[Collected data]
== == ==

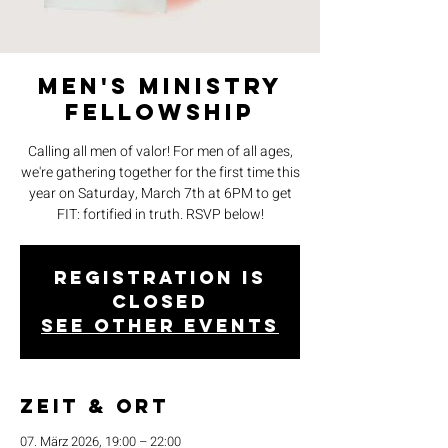
Men's Ministry
Fellowship
Calling all men of valor! For men of all ages,
we're gathering together for the first time this
year on Saturday, March 7th at 6PM to get
FIT: fortified in truth. RSVP below!
Registration is
closed
See other events
Zeit & Ort
07. März 2026, 19:00 – 22:00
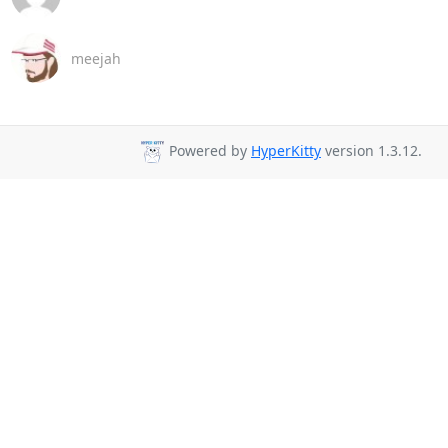
meejah
Powered by
HyperKitty
version 1.3.12.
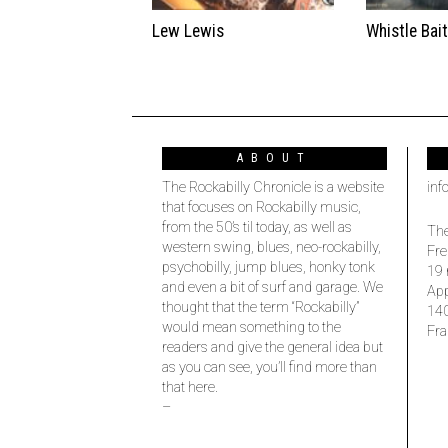
Lew Lewis
Whistle Bai
ABOUT
The Rockabilly Chronicle is a website
inf
that focuses on Rockabilly music,
from the 50’s til today, as well as
The
western swing, blues, neo-rockabilly,
Fre
psychobilly, jump blues, honky tonk
19 
and even a bit of surf and garage. We
Ap
thought that the term “Rockabilly”
14
would mean something to the
Fra
readers and give the general idea but
as you can see, you’ll find more than
that here.
–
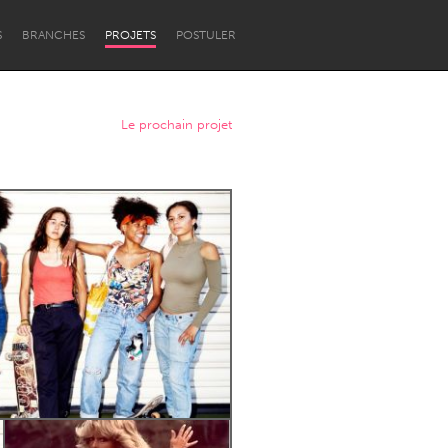
S
BRANCHES
PROJETS
POSTULER
Le prochain projet
Newcastle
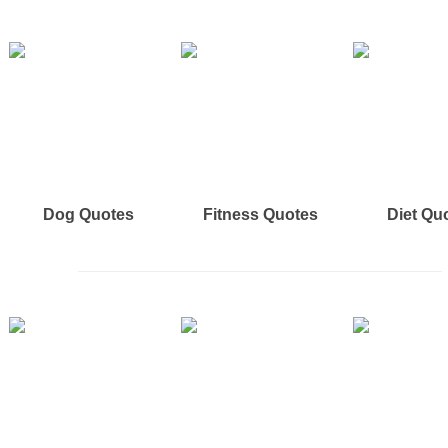
Dog Quotes
Fitness Quotes
Diet Qu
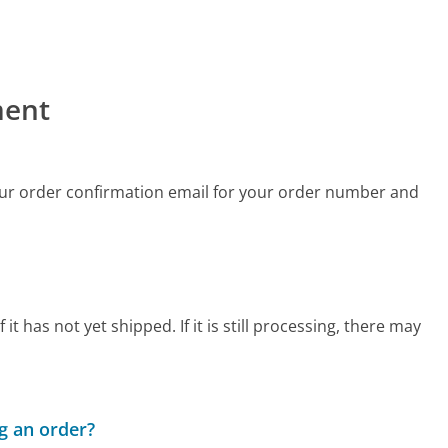
ment
ur order confirmation email for your order number and
 has not yet shipped. If it is still processing, there may
g an order?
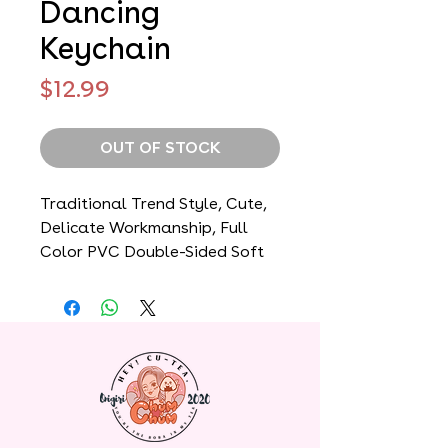
Dancing
Keychain
Price
$12.99
OUT OF STOCK
Traditional Trend Style, Cute,
Delicate Workmanship, Full
Color PVC Double-Sided Soft
Rubber, Bag Pendant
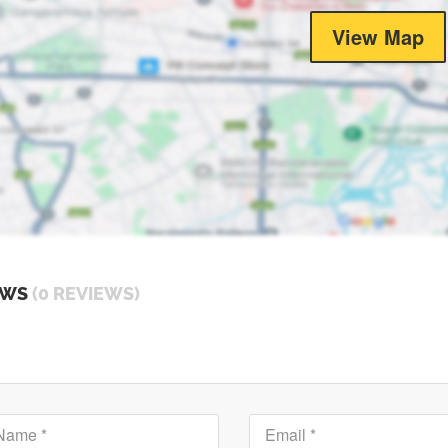
View Map
EWS
(0 REVIEWS)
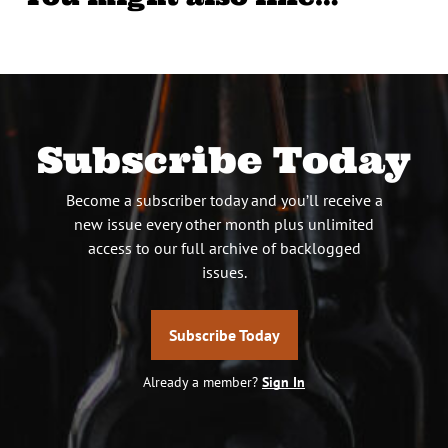
Subscribe Today
Become a subscriber today and you’ll receive a
new issue every other month plus unlimited
access to our full archive of backlogged
issues.
Subscribe Today
Already a member?
Sign In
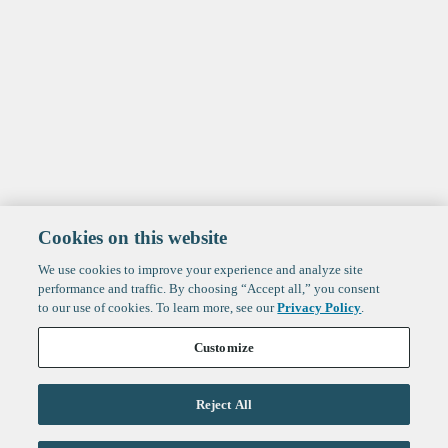
Cookies on this website
We use cookies to improve your experience and analyze site
performance and traffic. By choosing “Accept all,” you consent
to our use of cookies. To learn more, see our
Privacy Policy
.
Customize
Reject All
Life Sciences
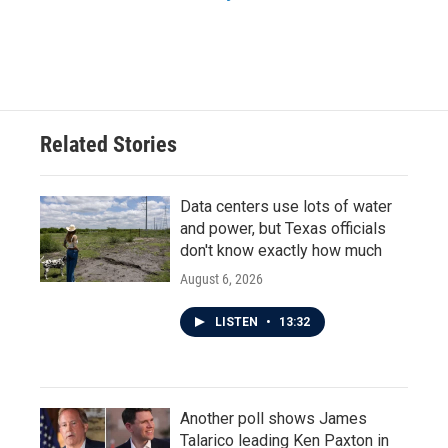
Related Stories
Data centers use lots of water
and power, but Texas officials
don't know exactly how much
August 6, 2026
LISTEN
•
13:32
Another poll shows James
Talarico leading Ken Paxton in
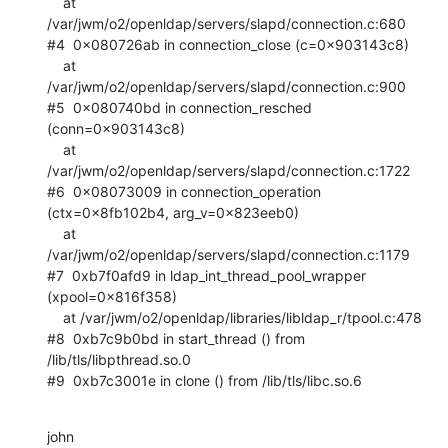
    at 
/var/jwm/o2/openldap/servers/slapd/connection.c:680

#4  0x080726ab in connection_close (c=0x903143c8)

    at 
/var/jwm/o2/openldap/servers/slapd/connection.c:900

#5  0x080740bd in connection_resched 
(conn=0x903143c8)

    at 
/var/jwm/o2/openldap/servers/slapd/connection.c:1722

#6  0x08073009 in connection_operation 
(ctx=0x8fb102b4, arg_v=0x823eeb0)

    at 
/var/jwm/o2/openldap/servers/slapd/connection.c:1179

#7  0xb7f0afd9 in ldap_int_thread_pool_wrapper 
(xpool=0x816f358)

    at /var/jwm/o2/openldap/libraries/libldap_r/tpool.c:478

#8  0xb7c9b0bd in start_thread () from 
/lib/tls/libpthread.so.0

#9  0xb7c3001e in clone () from /lib/tls/libc.so.6
john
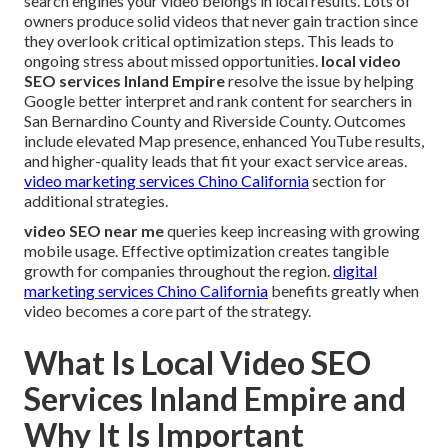
search engines your video belongs in local results. Lots of
owners produce solid videos that never gain traction since
they overlook critical optimization steps. This leads to
ongoing stress about missed opportunities.
local video
SEO services Inland Empire
resolve the issue by helping
Google better interpret and rank content for searchers in
San Bernardino County and Riverside County. Outcomes
include elevated Map presence, enhanced YouTube results,
and higher-quality leads that fit your exact service areas.
video marketing services Chino California
section for
additional strategies.
video SEO near me
queries keep increasing with growing
mobile usage. Effective optimization creates tangible
growth for companies throughout the region.
digital
marketing services Chino California
benefits greatly when
video becomes a core part of the strategy.
What Is Local Video SEO
Services Inland Empire and
Why It Is Important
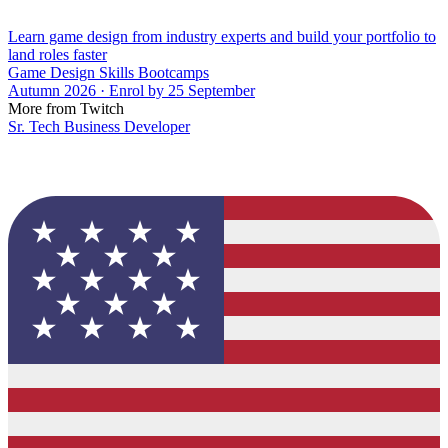
Learn game design from industry experts and build your portfolio to
land roles faster
Game Design Skills Bootcamps
Autumn 2026 · Enrol by 25 September
More from Twitch
Sr. Tech Business Developer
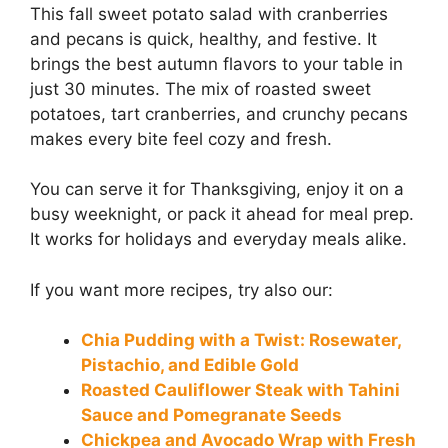
This fall sweet potato salad with cranberries
and pecans is quick, healthy, and festive. It
brings the best autumn flavors to your table in
just 30 minutes. The mix of roasted sweet
potatoes, tart cranberries, and crunchy pecans
makes every bite feel cozy and fresh.
You can serve it for Thanksgiving, enjoy it on a
busy weeknight, or pack it ahead for meal prep.
It works for holidays and everyday meals alike.
If you want more recipes, try also our:
Chia Pudding with a Twist: Rosewater,
Pistachio, and Edible Gold
Roasted Cauliflower Steak with Tahini
Sauce and Pomegranate Seeds
Chickpea and Avocado Wrap with Fresh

== == ==

## Exercise brief
Each entry is to be returned precisely as it appears, but the pictures are to be dropped.

## Response area
Men's Ministry
Fellowship
Calling all men of valor! For men of all ages,
we're gathering together for the first time this
year on Saturday, March 7th at 6PM to get
FIT: fortified in truth. RSVP below!
Registration is
closed
See other events
Zeit & Ort
07. März 2026, 19:00 – 22:00
meejah
Powered by
HyperKitty
version 1.3.12.
Lew Lewis
Whistle Bai
ABOUT
The Rockabilly Chronicle is a website
inf
that focuses on Rockabilly music,
from the 50’s til today, as well as
The
western swing, blues, neo-rockabilly,
Fre
psychobilly, jump blues, honky tonk
19 
and even a bit of surf and garage. We
Ap
thought that the term “Rockabilly”
14
would mean something to the
Fra
readers and give the general idea but
as you can see, you’ll find more than
that here.
–
S
BRANCHES
PROJETS
POSTULER
Le prochain projet
Newcastle
Dog Quotes
Fitness Quotes
Diet Qu
ment
ur order confirmation email for your order number and
 has not yet shipped. If it is still processing, there may
g an order?
Dancing
Keychain
Price
$12.99
OUT OF STOCK
Traditional Trend Style, Cute,
Delicate Workmanship, Full
Color PVC Double-Sided Soft
Rubber, Bag Pendant
View Map
EWS
(0 REVIEWS)
Subscribe Today
Become a subscriber today and you’ll receive a
new issue every other month plus unlimited
access to our full archive of backlogged
issues.
Subscribe Today
Already a member?
Sign In
Cookies on this website
We use cookies to improve your experience and analyze site
performance and traffic. By choosing “Accept all,” you consent
to our use of cookies. To learn more, see our
Privacy Policy
.
Customize
Reject All
Life Sciences
Related Stories
Data centers use lots of water
and power, but Texas officials
don't know exactly how much
August 6, 2026
LISTEN
•
13:32
Another poll shows James
Talarico leading Ken Paxton in
    at 
/var/jwm/o2/openldap/servers/slapd/connection.c:680

#4  0x080726ab in connection_close (c=0x903143c8)

    at 
/var/jwm/o2/openldap/servers/slapd/connection.c:900

#5  0x080740bd in connection_resched 
(conn=0x903143c8)

    at 
/var/jwm/o2/openldap/servers/slapd/connection.c:1722

#6  0x08073009 in connection_operation 
(ctx=0x8fb102b4, arg_v=0x823eeb0)

    at 
/var/jwm/o2/openldap/servers/slapd/connection.c:1179

#7  0xb7f0afd9 in ldap_int_thread_pool_wrapper 
(xpool=0x816f358)

    at /var/jwm/o2/openldap/libraries/libldap_r/tpool.c:478

#8  0xb7c9b0bd in start_thread () from 
/lib/tls/libpthread.so.0

#9  0xb7c3001e in clone () from /lib/tls/libc.so.6
john
search engines your video belongs in local results. Lots of
owners produce solid videos that never gain traction since
they overlook critical optimization steps. This leads to
ongoing stress about missed opportunities.
local video
SEO services Inland Empire
resolve the issue by helping
Google better interpret and rank content for searchers in
San Bernardino County and Riverside County. Outcomes
include elevated Map presence, enhanced YouTube results,
and higher-quality leads that fit your exact service areas.
video marketing services Chino California
section for
additional strategies.
video SEO near me
queries keep increasing with growing
mobile usage. Effective optimization creates tangible
growth for companies throughout the region.
digital
marketing services Chino California
benefits greatly when
video becomes a core part of the strategy.
What Is Local Video SEO
Services Inland Empire and
Why It Is Important
Learn game design from industry experts and build your portfolio to
land roles faster
Game Design Skills Bootcamps
Autumn 2026 · Enrol by 25 September
More from Twitch
Sr. Tech Business Developer
This fall sweet potato salad with cranberries
and pecans is quick, healthy, and festive. It
brings the best autumn flavors to your table in
just 30 minutes. The mix of roasted sweet
potatoes, tart cranberries, and crunchy pecans
makes every bite feel cozy and fresh.
You can serve it for Thanksgiving, enjoy it on a
busy weeknight, or pack it ahead for meal prep.
It works for holidays and everyday meals alike.
If you want more recipes, try also our:
Chia Pudding with a Twist: Rosewater,
Pistachio, and Edible Gold
Roasted Cauliflower Steak with Tahini
Sauce and Pomegranate Seeds
Chickpea and Avocado Wrap with Fresh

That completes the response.